» **Problem**: From the very first line of the records through the line that contains "616-007.24 Deformación. Deformidades", repeat everything exactly except the pictures, and add nothing.

» **Supplied material**:
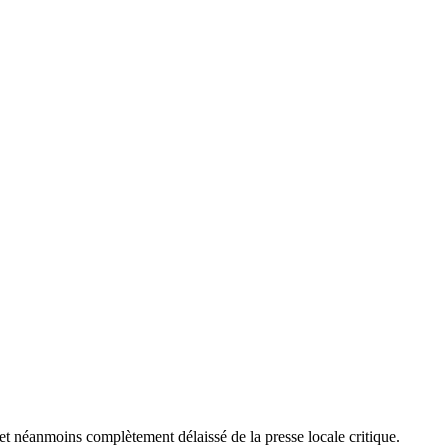
et néanmoins complètement délaissé de la presse locale critique.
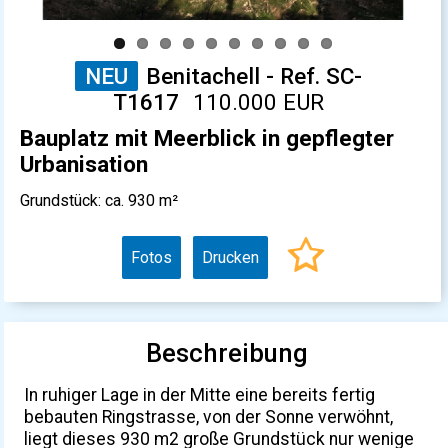
NEU
Benitachell - Ref. SC-
T1617
110.000 EUR
Bauplatz mit Meerblick in gepflegter
Urbanisation
Grundstück: ca. 930 m²
Fotos
Drucken
Beschreibung
In ruhiger Lage in der Mitte eine bereits fertig
bebauten Ringstrasse, von der Sonne verwöhnt,
liegt dieses 930 m2 große Grundstück nur wenige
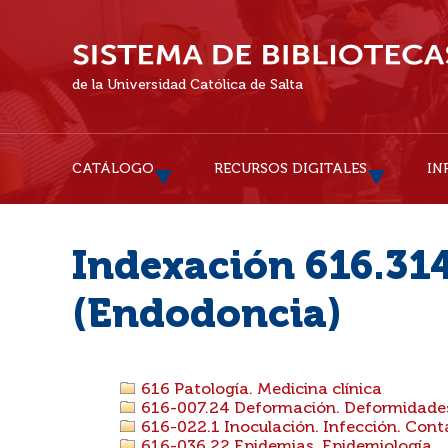
de la Universidad Católica de Salta
CATÁLOGO
RECURSOS DIGITALES
IN
Indexación 616.314
(Endodoncia)
616 Patología. Medicina clínica
616-007.24 Deformación. Deformidades
616-022.1 Inoculación. Infección. Con
616-036.22 Epidemias. Epidemiología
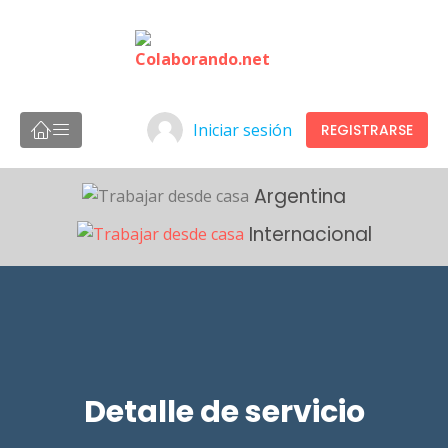
Iniciar sesión
REGISTRARSE
Argentina
Internacional
Detalle de servicio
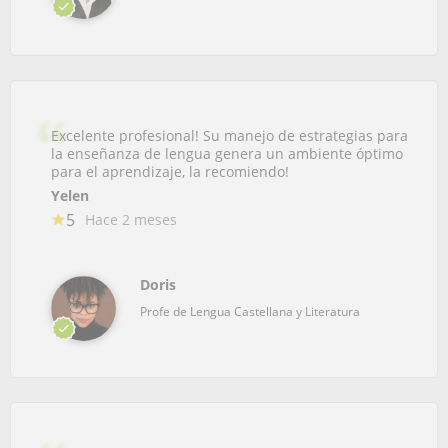
Excelente profesional! Su manejo de estrategias para
la enseñanza de lengua genera un ambiente óptimo
para el aprendizaje, la recomiendo!
Yelen
5
Hace 2 meses
Doris
Profe de Lengua Castellana y Literatura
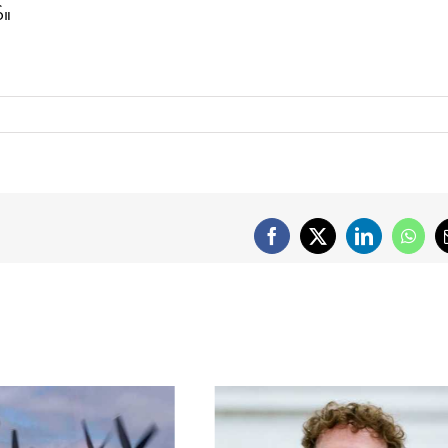
်။
Facebook
X
LinkedIn
What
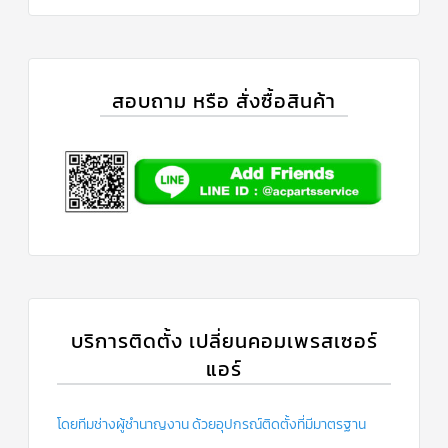
สอบถาม หรือ สั่งซื้อสินค้า
บริการติดตั้ง เปลี่ยนคอมเพรสเซอร์
แอร์
โดยทีมช่างผู้ชำนาญงาน ด้วยอุปกรณ์ติดตั้งที่มีมาตรฐาน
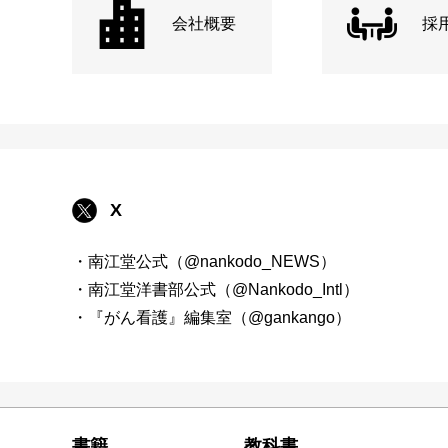
会社概要
採
X
・南江堂公式（@nankodo_NEWS）
・南江堂洋書部公式（@Nankodo_Intl）
・『がん看護』編集室（@gankango）
書籍
教科書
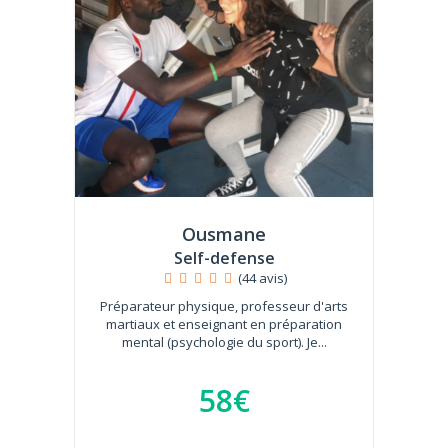
Ousmane
Self-defense
(44 avis)
Préparateur physique, professeur d'arts
martiaux et enseignant en préparation
mental (psychologie du sport). Je...
58€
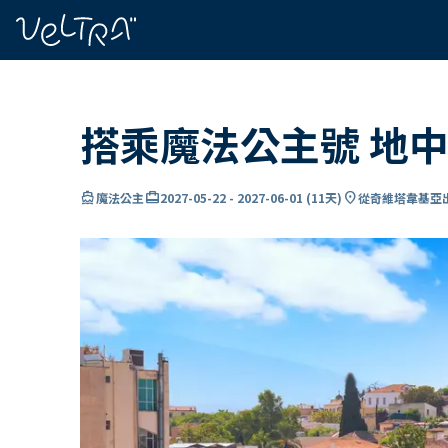
ading...
入
…
搭乘魔法公主號 地中
directions_boat
card_travel
location_on
魔法公主
2027-05-22
-
2027-06-01
(
11天
)
從奇維塔韋基亞出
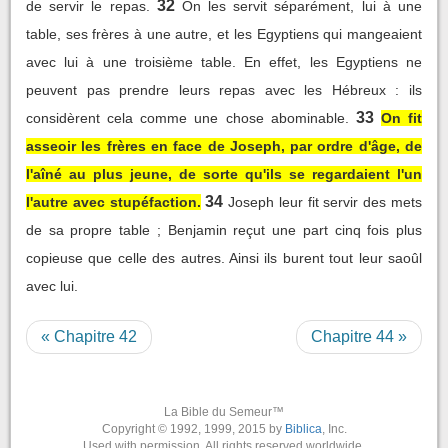
32
de servir le repas.
On les servit séparément, lui à une
table, ses frères à une autre, et les Egyptiens qui mangeaient
avec lui à une troisième table. En effet, les Egyptiens ne
peuvent pas prendre leurs repas avec les Hébreux : ils
33
considèrent cela comme une chose abominable.
On fit
asseoir les frères en face de Joseph, par ordre d'âge, de
l'aîné au plus jeune, de sorte qu'ils se regardaient l'un
34
l'autre avec stupéfaction.
Joseph leur fit servir des mets
de sa propre table ; Benjamin reçut une part cinq fois plus
copieuse que celle des autres. Ainsi ils burent tout leur saoûl
avec lui.
« Chapitre 42
Chapitre 44 »
La Bible du Semeur™
Copyright © 1992, 1999, 2015 by
Biblica
, Inc.
Used with permission. All rights reserved worldwide.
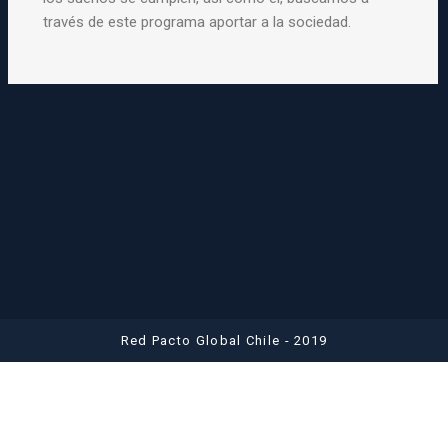
través de este
programa
aportar a la sociedad.
Red Pacto Global Chile - 2019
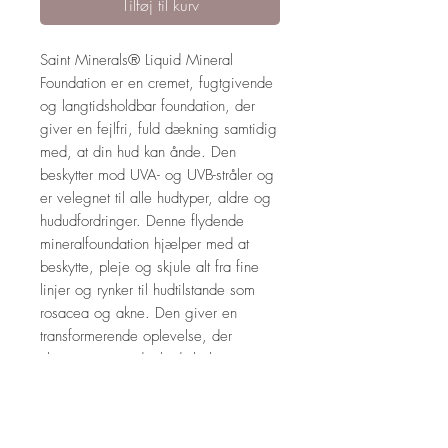
Tilføj til kurv
Saint Minerals® Liquid Mineral
Foundation er en cremet, fugtgivende
og langtidsholdbar foundation, der
giver en fejlfri, fuld dækning samtidig
med, at din hud kan ånde. Den
beskytter mod UVA- og UVB-stråler og
er velegnet til alle hudtyper, aldre og
hududfordringer. Denne flydende
mineralfoundation hjælper med at
beskytte, pleje og skjule alt fra fine
linjer og rynker til hudtilstande som
rosacea og akne. Den giver en
transformerende oplevelse, der
tilpasses netop din huds behov.
Farve 08 er til dybe hudtoner med
kølige undertoner.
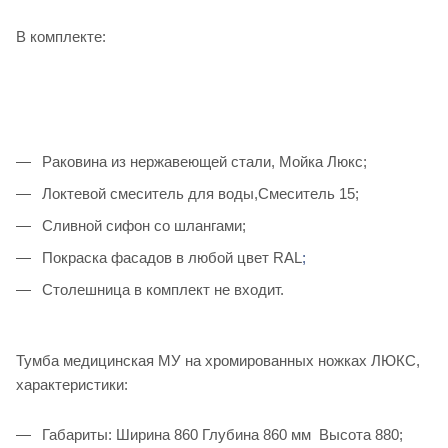
В комплекте:
Раковина из нержавеющей стали, Мойка Люкс;
Локтевой смеситель для воды,Смеситель 15;
Сливной сифон со шлангами;
Покраска фасадов в любой цвет RAL
;
Столешница в комплект не входит.
Тумба медицинская МУ на хромированных ножках ЛЮКС,
характеристики:
Габариты: Ширина 860 Глубина 860 мм Высота 880;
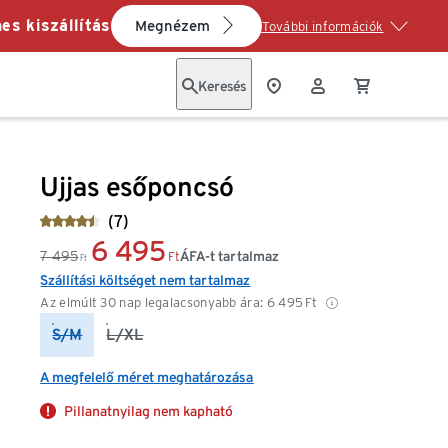
es kiszállítás
Megnézem
További információk
Keresés
Ujjas esőponcsó
(7)
6 495
7 495
ÁFA-t tartalmaz
Ft
Ft
Szállítási költséget nem tartalmaz
Az elmúlt 30 nap legalacsonyabb ára:
6 495
Ft
S/M
L/XL
A megfelelő méret meghatározása
Pillanatnyilag nem kapható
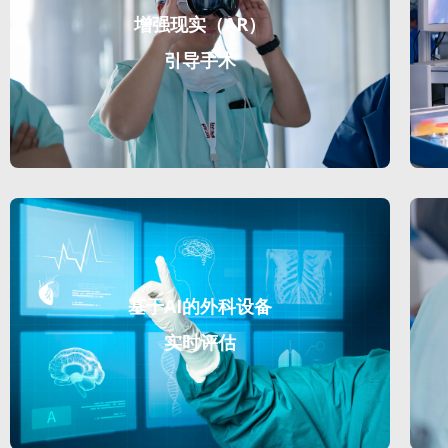
增强现实（AR）
引导手术
基于AI的外科设备
实时评估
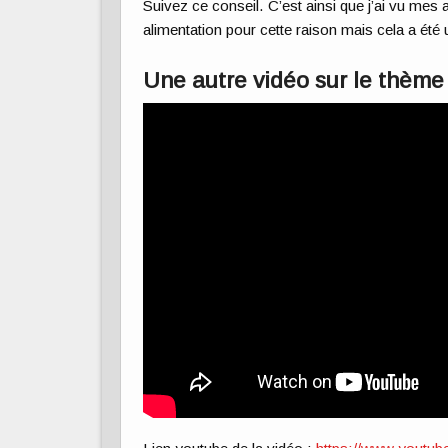
Suivez ce conseil. C’est ainsi que j’ai vu mes
alimentation pour cette raison mais cela a ét
Une autre vidéo sur le thème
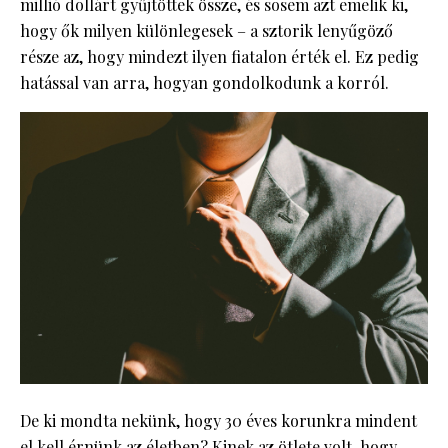
millió dollárt gyűjtöttek össze, és sosem azt emelik ki,
hogy ők milyen különlegesek – a sztorik lenyűgöző
része az, hogy mindezt ilyen fiatalon érték el. Ez pedig
hatással van arra, hogyan gondolkodunk a korról.
De ki mondta nekünk, hogy 30 éves korunkra mindent
el kell érnünk az életben? Kinek az ötlete volt, hogy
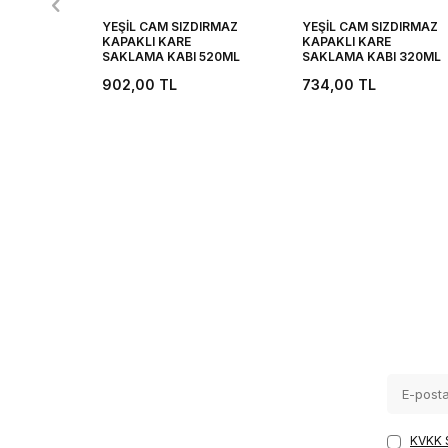
YEŞİL CAM SIZDIRMAZ
YEŞİL CAM SIZDIRMAZ
KAPAKLI KARE
KAPAKLI KARE
SAKLAMA KABI 520ML
SAKLAMA KABI 320ML
902,00
TL
734,00
TL
KVKK 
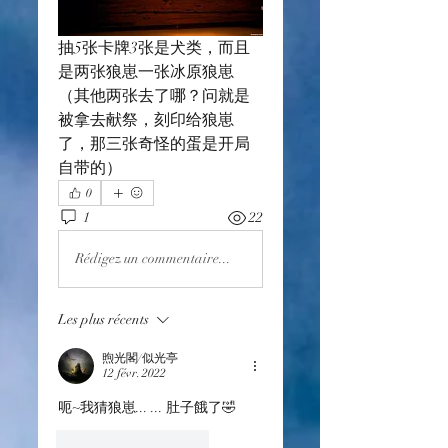
抽5张卡牌3张是犬类，而且
是两张狼崽一张冰原狼崽
（其他两张去了哪？问就是
被拿去献祭，刻印给狼崽
了，那三张奇怪的蛋是开局
自带的）
0
1
22
Rédigez un commentaire...
Les plus récents
煦光閣/似光亭
12 févr. 2022
呃~我猜狼崽... ... 肚子餓了🤣
J'aime
Répondre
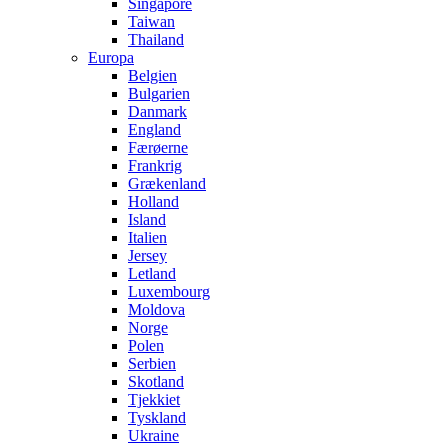
Singapore
Taiwan
Thailand
Europa
Belgien
Bulgarien
Danmark
England
Færøerne
Frankrig
Grækenland
Holland
Island
Italien
Jersey
Letland
Luxembourg
Moldova
Norge
Polen
Serbien
Skotland
Tjekkiet
Tyskland
Ukraine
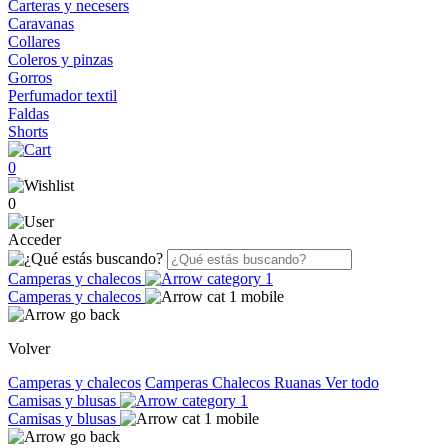
Carteras y necesers
Caravanas
Collares
Coleros y pinzas
Gorros
Perfumador textil
Faldas
Shorts
0
0
Acceder
Camperas y chalecos
Camperas y chalecos
Volver
Camperas y chalecos
Camperas
Chalecos
Ruanas
Ver todo
Camisas y blusas
Camisas y blusas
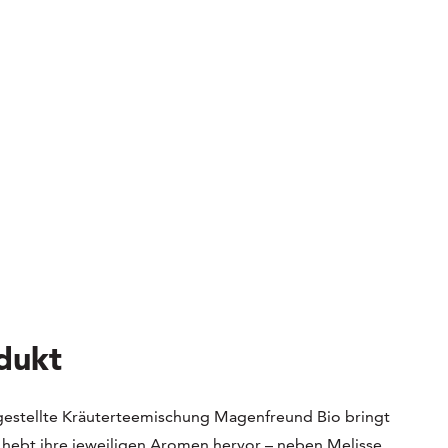
dukt
estellte Kräuterteemischung Magenfreund Bio bringt
hebt ihre jeweiligen Aromen hervor – neben Melisse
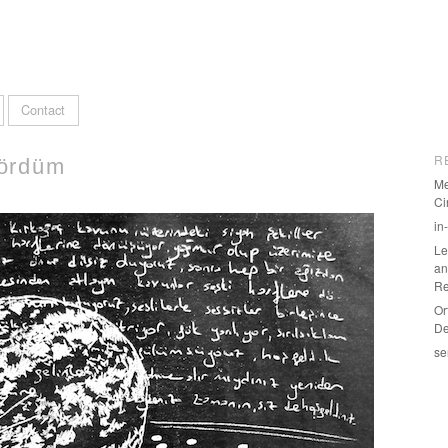
Contact
R
ördüm
Me
Ci
in
Le
an
Re
Or
De
se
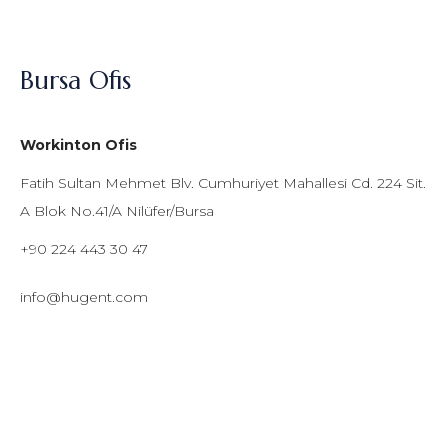
Bursa Ofis
Workinton Ofis
Fatih Sultan Mehmet Blv. Cumhuriyet Mahallesi Cd. 224 Sit.
A Blok No.41/A Nilüfer/Bursa
+90 224 443 30 47
info@hugent.com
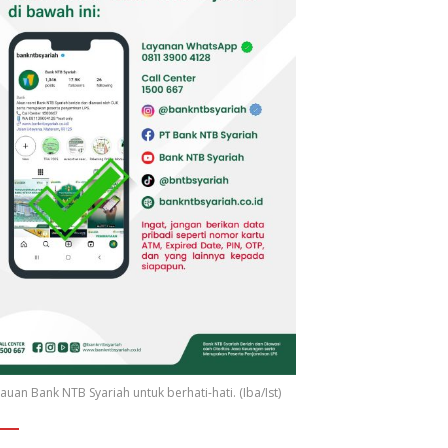
uan Bank NTB Syariah untuk berhati-hati. (Iba/Ist)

» **Response to the exercise**:
et néanmoins complètement délaissé de la presse locale critique.
NEU
Benitachell - Ref. SC-
T1617
110.000 EUR
Bauplatz mit Meerblick in gepflegter
Urbanisation
Grundstück: ca. 930 m²
Fotos
Drucken
Beschreibung
In ruhiger Lage in der Mitte eine bereits fertig
bebauten Ringstrasse, von der Sonne verwöhnt,
liegt dieses 930 m2 große Grundstück nur wenige
de la Universidad Católica de Salta
CATÁLOGO
RECURSOS DIGITALES
IN
Indexación 616.314
(Endodoncia)
616 Patología. Medicina clínica
616-007.24 Deformación. Deformidades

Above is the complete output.